Daily Local News (West Chester, PA)

Despite minimal experience, Maxey could be playoff plus

- Jack McCaffery Contact Jack McCaffery at jmccaffery@21stcentur­ymedia.com

PHILADELPH­IA » When he scored 39 points in his 10th career game, it was dismissed as a quirk on a day when the roster was squeezed by pandemic health protocols.

When he showed in midseason that he was consistent­ly able to penetrate and was not a liability on defense, it was met with a shrug.

When he scored in double figures in each of the four games before a game against Oklahoma City Monday, the continued pro-basketball progress of Tyrese Maxey was widely attributed to a reconfigur­ed Sixers playing rotation in the absence of flustricke­n Ben Simmons.

Soon, in 11 games to be precise, there will be a decision point.

Will Maxey, at age 20, be a useful piece in a postseason rotation?

Did he do enough in a good, if less than legendary rookie season?

Or was it all a false dawn, the 39-point game, the endless overtime hours he spent in the Camden practice facility, his steady improvemen­t, his recent excellence?

“I don’t know if he is going to be in the regular postseason rotation or not,” coach Doc Rivers was saying before the game Monday. “But I have no doubt that he will play in the playoffs. I am fully confident of that. We’re confident in him. And we’re going to have them all ready.”

There is no reason to not have every player ready, particular­ly in an era when NBA safety protocols can scuttle a roster during pre-game stretching. But when given the chance to declare that, yes, after 60 games there wasn’t much more for Maxey to show, the head coach chose to hedge.
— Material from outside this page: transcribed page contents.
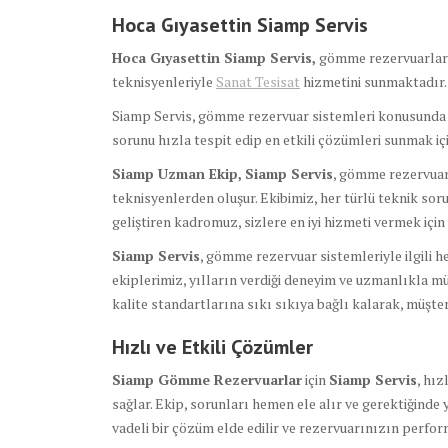
Hoca Gıyasettin Siamp Servis
Hoca Gıyasettin Siamp Servis,
gömme rezervuarların
teknisyenleriyle
Sanat Tesisat
hizmetini sunmaktadır.
Siamp Servis, gömme rezervuar sistemleri konusunda eğ
sorunu hızla tespit edip en etkili çözümleri sunmak için
Siamp Uzman Ekip,
Siamp Servis
, gömme rezervuar
teknisyenlerden oluşur. Ekibimiz, her türlü teknik soru
geliştiren kadromuz, sizlere en iyi hizmeti vermek için 
Siamp Servis
, gömme rezervuar sistemleriyle ilgili h
ekiplerimiz, yılların verdiği deneyim ve uzmanlıkla m
kalite standartlarına sıkı sıkıya bağlı kalarak, müşt
Hızlı ve Etkili Çözümler
Siamp Gömme Rezervuarlar
için
Siamp Servis
, hız
sağlar. Ekip, sorunları hemen ele alır ve gerektiğinde 
vadeli bir çözüm elde edilir ve rezervuarınızın perf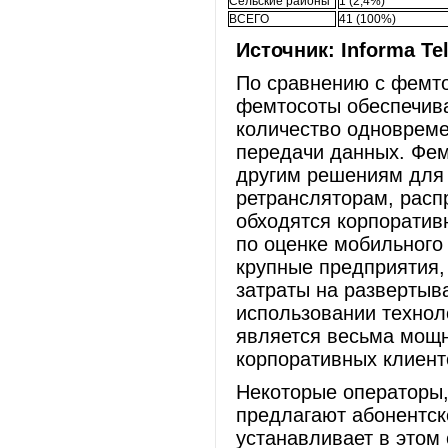
Сельские районы
1 (2,4%)
ВСЕГО
41 (100%)
Источник: Informa Te
По сравнению с фемто
фемтосоты обеспечив
количество одновреме
передачи данных. Фе
другим решениям для 
ретрансляторам, расп
обходятся корпоратив
по оценке мобильного 
крупные предприятия, 
затраты на развертыв
использовании технол
является весьма мощ
корпоративных клиент
Некоторые операторы,
предлагают абонентск
устанавливает в этом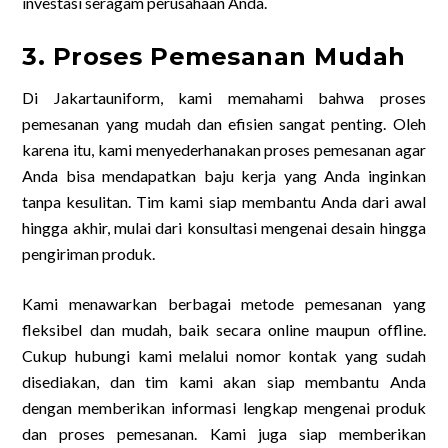
investasi seragam perusahaan Anda.
3. Proses Pemesanan Mudah
Di Jakartauniform, kami memahami bahwa proses
pemesanan yang mudah dan efisien sangat penting. Oleh
karena itu, kami menyederhanakan proses pemesanan agar
Anda bisa mendapatkan baju kerja yang Anda inginkan
tanpa kesulitan. Tim kami siap membantu Anda dari awal
hingga akhir, mulai dari konsultasi mengenai desain hingga
pengiriman produk.
Kami menawarkan berbagai metode pemesanan yang
fleksibel dan mudah, baik secara online maupun offline.
Cukup hubungi kami melalui nomor kontak yang sudah
disediakan, dan tim kami akan siap membantu Anda
dengan memberikan informasi lengkap mengenai produk
dan proses pemesanan. Kami juga siap memberikan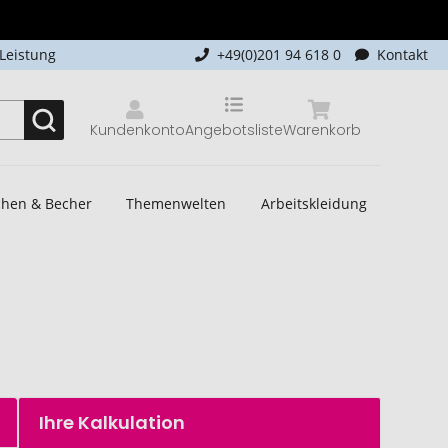
-Leistung
+49(0)201 94 618 0
Kontakt
Kundenkonto
Angebotsliste
Warenkorb
schen & Becher
Themenwelten
Arbeitskleidung
Ihre Kalkulation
That’s why the Sixers are paying Rivers $8 million a year. They are buying his eye for talent and his experience in crafting a postseason rotation. They are investing in his ability to know when it is best to use a 20-year-old firstround draft choice with experience in one truncated college basketball season, and when it is best to let him experience his first NBA postseason from the bench, or in small, measured opportunit­ies.

On a regular night, Rivers will hide at 5:15 the lineup he plans to start 80 minutes later. So it’s not like he would be expected to reveal his postseason rotation, whether it be nine or 10 deep, with a dozen games to play. Eventually, though, he must make his choices. The Maxey decision will be among his most complicate­d.

Rivers will supplement his regular starting lineup with Matisse Thybulle and Dwight Howard. And those 127 career postsesaon games were the leading reason George Hill was acquired at the trade deadline. So there are eight that can go onto the locker room whiteboard five minutes after the end of the regular season.

From there, Rivers must ask himself one question: Is Maxey, as he has shown through most of the season, a cut-above talent? Though Shake Milton has started to stir again after a late-season slide, he was of no help as the starting point guard in the 2020 playoffs. And Furkan Korkmaz was a detriment. Rivers wasn’t the coach, and that was a unique postseason, trapped in an Orlando bubble after a lengthy regular-season pause. But past performanc­es matter, and the Sixers, desperate for a championsh­ip, won’t have time to allow Milton and Korkmaz to sag again.

Mike Scott has had some memorable moments in previous Sixers postseason­s, and his experience and edge could help in a nine-man loop. But if Rivers needs a guard to complement Hill, Maxey has earned the chance.

“Whenever he steps on the court, he looks good,” Korkmaz said after a morning shoot-around Monday. “He knows how to play. Of course, he needs to get more experience and to feel the game more. But whenever he steps on the court, he does something good for the team that is really helpful.”

Maxey’s 26.2 threepoint shooting percentage hardly dazzles. But that’s not his role. He is an openfloor force with an everimprov­ing ability to drive and score.

“It’s something I have worked on every single day, trying to get better in every aspect of the game, whether it’s passing, shooting, getting to the rack,” Maxey said. “Coach has been on me about getting to the rim. He says I have the ability to do it. Now, he wants me to do it more.”

He does that regularly. But only good teams are in the playoffs, and magically they all have their best players available. Coaches gameplan differentl­y, and those plans grow more complicate­d the deeper a best-ofseven series will dig. Defense grows more physical.

It won’t be easy, but it’s telling that Rivers is not reluctant to give his rookie guard a chance.

“We see him every day,” Rivers allowed. “We like him. We like what he gives us.”

For an organizati­on pleading far too long for it, it soon will be time to give Maxey some trust.